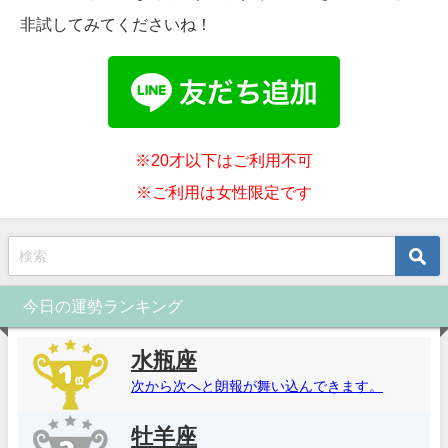
非試してみてくださいね！
※20才以下はご利用不可
※ご利用は女性限定です
今日の運勢ランキング
水瓶座
次から次へと朗報が舞い込んできます。
牡羊座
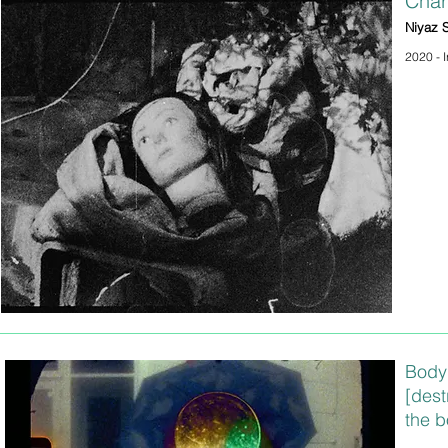
Char
Niyaz 
2020 - I
Body
[dest
the b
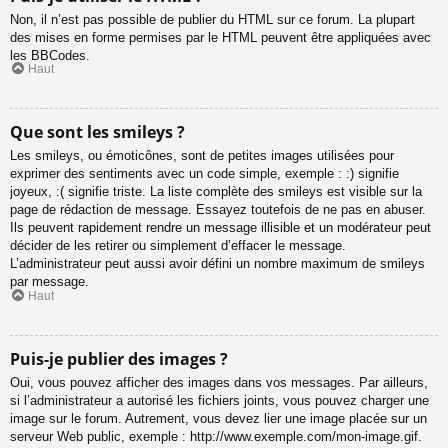
Non, il n’est pas possible de publier du HTML sur ce forum. La plupart
des mises en forme permises par le HTML peuvent être appliquées avec
les BBCodes.
Haut
Que sont les smileys ?
Les smileys, ou émoticônes, sont de petites images utilisées pour
exprimer des sentiments avec un code simple, exemple : :) signifie
joyeux, :( signifie triste. La liste complète des smileys est visible sur la
page de rédaction de message. Essayez toutefois de ne pas en abuser.
Ils peuvent rapidement rendre un message illisible et un modérateur peut
décider de les retirer ou simplement d’effacer le message.
L’administrateur peut aussi avoir défini un nombre maximum de smileys
par message.
Haut
Puis-je publier des images ?
Oui, vous pouvez afficher des images dans vos messages. Par ailleurs,
si l’administrateur a autorisé les fichiers joints, vous pouvez charger une
image sur le forum. Autrement, vous devez lier une image placée sur un
serveur Web public, exemple : http://www.exemple.com/mon-image.gif.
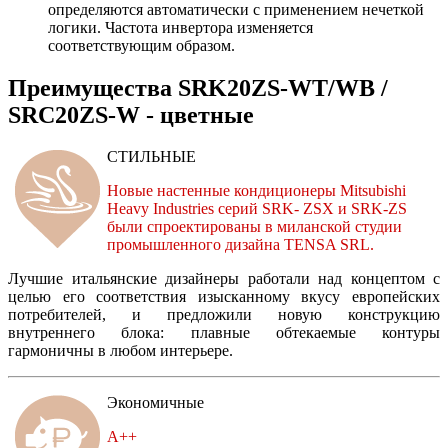
определяются автоматически с применением нечеткой
логики. Частота инвертора изменяется
соответствующим образом.
Преимущества SRK20ZS-WT/WB /
SRC20ZS-W - цветные
СТИЛЬНЫЕ
Новые настенные кондиционеры Mitsubishi
Heavy Industries серий SRK- ZSX и SRK-ZS
были спроектированы в миланской студии
промышленного дизайна TENSA SRL.
Лучшие итальянские дизайнеры работали над концептом с
целью его соответствия изысканному вкусу европейских
потребителей, и предложили новую конструкцию
внутреннего блока: плавные обтекаемые контуры
гармоничны в любом интерьере.
Экономичные
A++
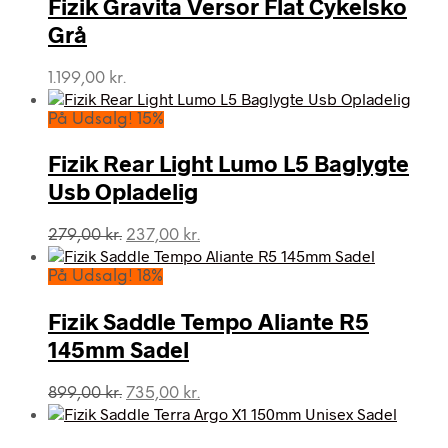
var:
er:
Fizik Gravita Versor Flat Cykelsko
189,00 kr..
144,00 kr..
Grå
1.199,00
kr.
På Udsalg! 15%
Fizik Rear Light Lumo L5 Baglygte
Usb Opladelig
Den
Den
279,00
kr.
237,00
kr.
oprindelige
aktuelle
pris
pris
På Udsalg! 18%
var:
er:
279,00 kr..
237,00 kr..
Fizik Saddle Tempo Aliante R5
145mm Sadel
Den
Den
899,00
kr.
735,00
kr.
oprindelige
aktuelle
pris
pris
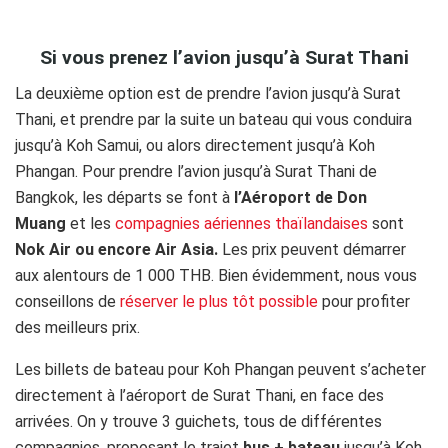
..
Si vous prenez l’avion jusqu’à Surat Thani
La deuxième option est de prendre l’avion jusqu’à Surat
Thani, et prendre par la suite un bateau qui vous conduira
jusqu’à Koh Samui, ou alors directement jusqu’à Koh
Phangan. Pour prendre l’avion jusqu’à Surat Thani de
Bangkok, les départs se font à
l’Aéroport de Don
Muang
et les
compagnies aériennes thaïlandaises
sont
Nok Air ou encore Air Asia.
Les prix peuvent démarrer
aux alentours de 1 000 THB. Bien évidemment, nous vous
conseillons de
réserver le plus tôt possible
pour profiter
des meilleurs prix.
Les billets de bateau pour Koh Phangan peuvent s’acheter
directement à l’aéroport de Surat Thani, en face des
arrivées. On y trouve 3 guichets, tous de différentes
compagnies, proposant le trajet
bus + bateau
jusqu’à Koh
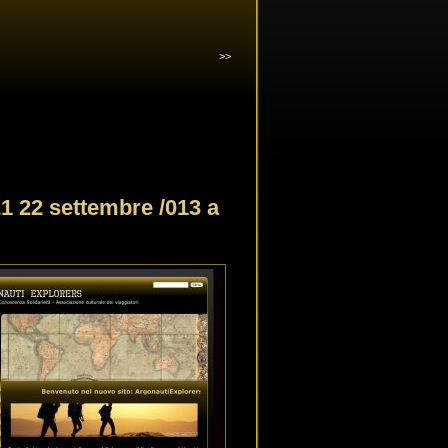
>>
22 settembre /013 a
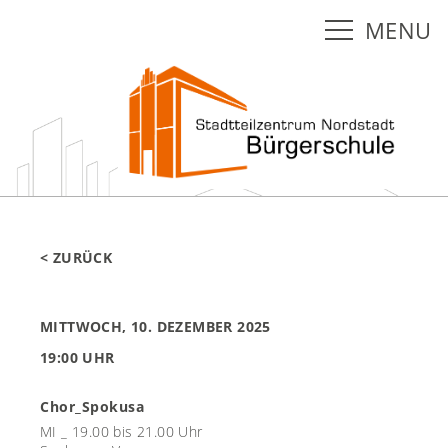
MENU
< ZURÜCK
MITTWOCH, 10. DEZEMBER 2025
19:00 UHR
Chor_Spokusa
MI _ 19.00 bis 21.00 Uhr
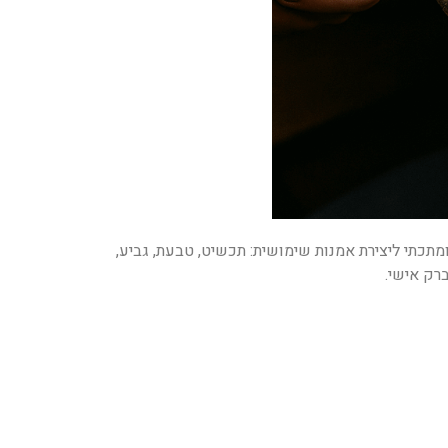
תכתי ליצירת אמנות שימושית: תכשיט, טבעת, גביע,
ברק אישי.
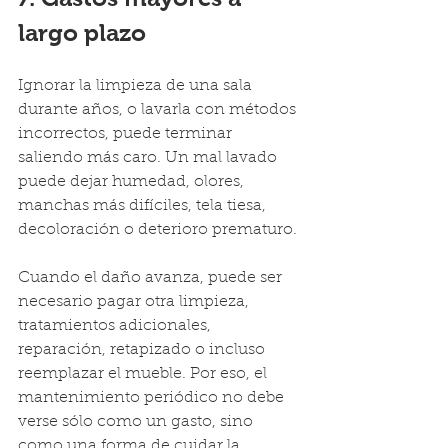
largo plazo
Ignorar la limpieza de una sala 
durante años, o lavarla con métodos 
incorrectos, puede terminar 
saliendo más caro. Un mal lavado 
puede dejar humedad, olores, 
manchas más difíciles, tela tiesa, 
decoloración o deterioro prematuro.
Cuando el daño avanza, puede ser 
necesario pagar otra limpieza, 
tratamientos adicionales, 
reparación, retapizado o incluso 
reemplazar el mueble. Por eso, el 
mantenimiento periódico no debe 
verse sólo como un gasto, sino 
como una forma de cuidar la 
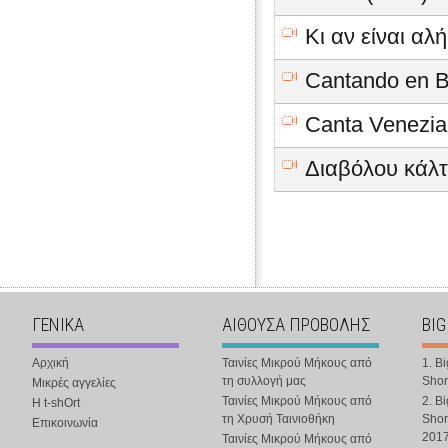
Κι αν είναι αλή
Cantando en B
Canta Venezia
Διαβόλου κάλτ
ΓΕΝΙΚΑ
ΑΙΘΟΥΣΑ ΠΡΟΒΟΛΗΣ
BIG
Αρχική
Ταινίες Μικρού Μήκους από
1. B
τη συλλογή μας
Shor
Μικρές αγγελίες
Ταινίες Μικρού Μήκους από
2. B
Η t-shOrt
τη Χρυσή Ταινιοθήκη
Shor
Επικοινωνία
201
Ταινίες Μικρού Μήκους από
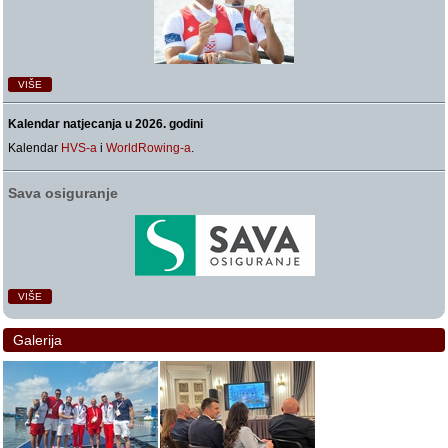
VIŠE
Kalendar natjecanja u 2026. godini
Kalendar
HVS-a
i
WorldRowing-a
.
Sava osiguranje
VIŠE
Galerija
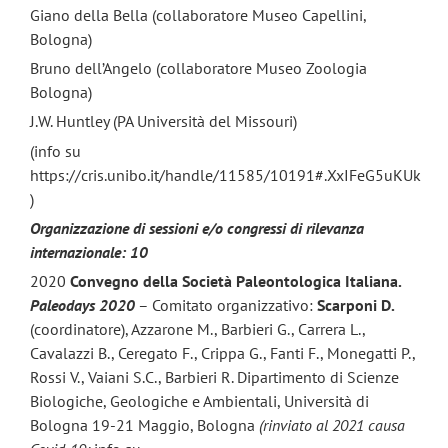
Giano della Bella (collaboratore Museo Capellini,
Bologna)
Bruno dell’Angelo (collaboratore Museo Zoologia
Bologna)
J.W. Huntley (PA Università del Missouri)
(info su
https://cris.unibo.it/handle/11585/10191#.XxIFeG5uKUk
)
Organizzazione di sessioni e/o congressi di rilevanza
internazionale: 10
2020
Convegno della Società Paleontologica Italiana.
Paleodays 2020
– Comitato organizzativo:
Scarponi D.
(coordinatore), Azzarone M., Barbieri G., Carrera L.,
Cavalazzi B., Ceregato F., Crippa G., Fanti F., Monegatti P.,
Rossi V., Vaiani S.C., Barbieri R. Dipartimento di Scienze
Biologiche, Geologiche e Ambientali, Università di
Bologna 19-21 Maggio, Bologna
(rinviato al 2021 causa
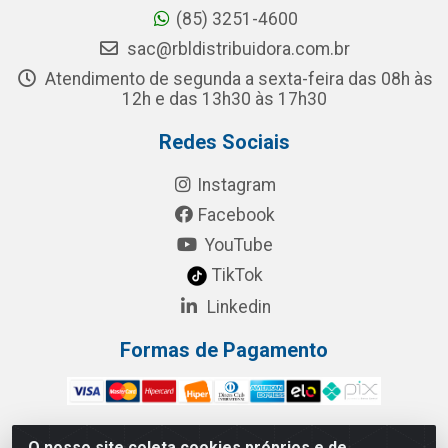
(85) 3251-4600
sac@rbldistribuidora.com.br
Atendimento de segunda a sexta-feira das 08h às
12h e das 13h30 às 17h30
Redes Sociais
Instagram
Facebook
YouTube
TikTok
Linkedin
Formas de Pagamento
O nosso site coleta cookies próprios e de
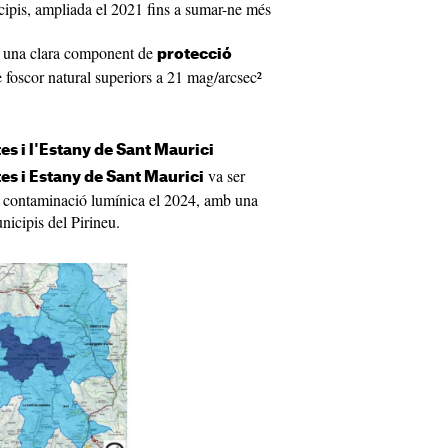
cipis, ampliada el 2021 fins a sumar-ne més
b una clara component de
protecció
e foscor natural superiors a 21 mag/arcsec²
es i l'Estany de Sant Maurici
va ser
es i Estany de Sant Maurici
la contaminació lumínica el 2024, amb una
nicipis del Pirineu.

^^^^^^^^

▶ TRY IT
Everything in the entries except the pictures must be duplicated exactly.

▶ ANSWER TO THIS PROBLEM
非試してみてくださいね！
※20才以下はご利用不可
※ご利用は女性限定です
今日の運勢ランキング
水瓶座
次から次へと朗報が舞い込んできます。
牡羊座
Char
Niyaz 
2020 - I
Body
[dest
the b
Non, il n’est pas possible de publier du HTML sur ce forum. La plupart
des mises en forme permises par le HTML peuvent être appliquées avec
les BBCodes.
Haut
Que sont les smileys ?
Les smileys, ou émoticônes, sont de petites images utilisées pour
exprimer des sentiments avec un code simple, exemple : :) signifie
joyeux, :( signifie triste. La liste complète des smileys est visible sur la
page de rédaction de message. Essayez toutefois de ne pas en abuser.
Ils peuvent rapidement rendre un message illisible et un modérateur peut
décider de les retirer ou simplement d’effacer le message.
L’administrateur peut aussi avoir défini un nombre maximum de smileys
par message.
Haut
Puis-je publier des images ?
Oui, vous pouvez afficher des images dans vos messages. Par ailleurs,
si l’administrateur a autorisé les fichiers joints, vous pouvez charger une
image sur le forum. Autrement, vous devez lier une image placée sur un
serveur Web public, exemple : http://www.exemple.com/mon-image.gif.
определяются автоматически с применением нечеткой
логики. Частота инвертора изменяется
соответствующим образом.
Преимущества SRK20ZS-WT/WB /
SRC20ZS-W - цветные
СТИЛЬНЫЕ
Новые настенные кондиционеры Mitsubishi
Heavy Industries серий SRK- ZSX и SRK-ZS
были спроектированы в миланской студии
промышленного дизайна TENSA SRL.
Лучшие итальянские дизайнеры работали над концептом с
целью его соответствия изысканному вкусу европейских
потребителей, и предложили новую конструкцию
внутреннего блока: плавные обтекаемые контуры
гармоничны в любом интерьере.
Экономичные
A++
var:
er:
Fizik Gravita Versor Flat Cykelsko
189,00 kr..
144,00 kr..
Grå
1.199,00
kr.
På Udsalg! 15%
Fizik Rear Light Lumo L5 Baglygte
Usb Opladelig
Den
Den
279,00
kr.
237,00
kr.
oprindelige
aktuelle
pris
pris
På Udsalg! 18%
var:
er:
279,00 kr..
237,00 kr..
Fizik Saddle Tempo Aliante R5
145mm Sadel
Den
Den
899,00
kr.
735,00
kr.
oprindelige
aktuelle
pris
pris
..
Si vous prenez l’avion jusqu’à Surat Thani
La deuxième option est de prendre l’avion jusqu’à Surat
Thani, et prendre par la suite un bateau qui vous conduira
jusqu’à Koh Samui, ou alors directement jusqu’à Koh
Phangan. Pour prendre l’avion jusqu’à Surat Thani de
Bangkok, les départs se font à
l’Aéroport de Don
Muang
et les
compagnies aériennes thaïlandaises
sont
Nok Air ou encore Air Asia.
Les prix peuvent démarrer
aux alentours de 1 000 THB. Bien évidemment, nous vous
conseillons de
réserver le plus tôt possible
pour profiter
des meilleurs prix.
Les billets de bateau pour Koh Phangan peuvent s’acheter
directement à l’aéroport de Surat Thani, en face des
arrivées. On y trouve 3 guichets, tous de différentes
compagnies, proposant le trajet
bus + bateau
jusqu’à Koh
>>
22 settembre /013 a
MENU
< ZURÜCK
MITTWOCH, 10. DEZEMBER 2025
19:00 UHR
Chor_Spokusa
MI _ 19.00 bis 21.00 Uhr
תכתי ליצירת אמנות שימושית: תכשיט, טבעת, גביע,
ברק אישי.
largo plazo
Ignorar la limpieza de una sala 
durante años, o lavarla con métodos 
incorrectos, puede terminar 
saliendo más caro. Un mal lavado 
puede dejar humedad, olores, 
manchas más difíciles, tela tiesa, 
decoloración o deterioro prematuro.
Cuando el daño avanza, puede ser 
necesario pagar otra limpieza, 
tratamientos adicionales, 
reparación, retapizado o incluso 
reemplazar el mueble. Por eso, el 
mantenimiento periódico no debe 
verse sólo como un gasto, sino 
como una forma de cuidar la 
Κι αν είναι αλή
Cantando en B
Canta Venezia
Διαβόλου κάλτ
ΓΕΝΙΚΑ
ΑΙΘΟΥΣΑ ΠΡΟΒΟΛΗΣ
BIG
Αρχική
Ταινίες Μικρού Μήκους από
1. B
τη συλλογή μας
Shor
Μικρές αγγελίες
Ταινίες Μικρού Μήκους από
2. B
Η t-shOrt
τη Χρυσή Ταινιοθήκη
Shor
Επικοινωνία
201
Ταινίες Μικρού Μήκους από
VIŠE
Kalendar natjecanja u 2026. godini
Kalendar
HVS-a
i
WorldRowing-a
.
Sava osiguranje
VIŠE
Galerija
Giano della Bella (collaboratore Museo Capellini,
Bologna)
Bruno dell’Angelo (collaboratore Museo Zoologia
Bologna)
J.W. Huntley (PA Università del Missouri)
(info su
https://cris.unibo.it/handle/11585/10191#.XxIFeG5uKUk
)
Organizzazione di sessioni e/o congressi di rilevanza
internazionale: 10
2020
Convegno della Società Paleontologica Italiana.
Paleodays 2020
– Comitato organizzativo:
Scarponi D.
(coordinatore), Azzarone M., Barbieri G., Carrera L.,
Cavalazzi B., Ceregato F., Crippa G., Fanti F., Monegatti P.,
Rossi V., Vaiani S.C., Barbieri R. Dipartimento di Scienze
Biologiche, Geologiche e Ambientali, Università di
Bologna 19-21 Maggio, Bologna
(rinviato al 2021 causa
(85) 3251-4600
sac@rbldistribuidora.com.br
Atendimento de segunda a sexta-feira das 08h às
12h e das 13h30 às 17h30
Redes Sociais
Instagram
Facebook
YouTube
TikTok
Linkedin
Formas de Pagamento
O nosso site coleta cookies próprios e de
cipis, ampliada el 2021 fins a sumar-ne més
b una clara component de
protecció
e foscor natural superiors a 21 mag/arcsec²
es i l'Estany de Sant Maurici
va ser
es i Estany de Sant Maurici
la contaminació lumínica el 2024, amb una
nicipis del Pirineu.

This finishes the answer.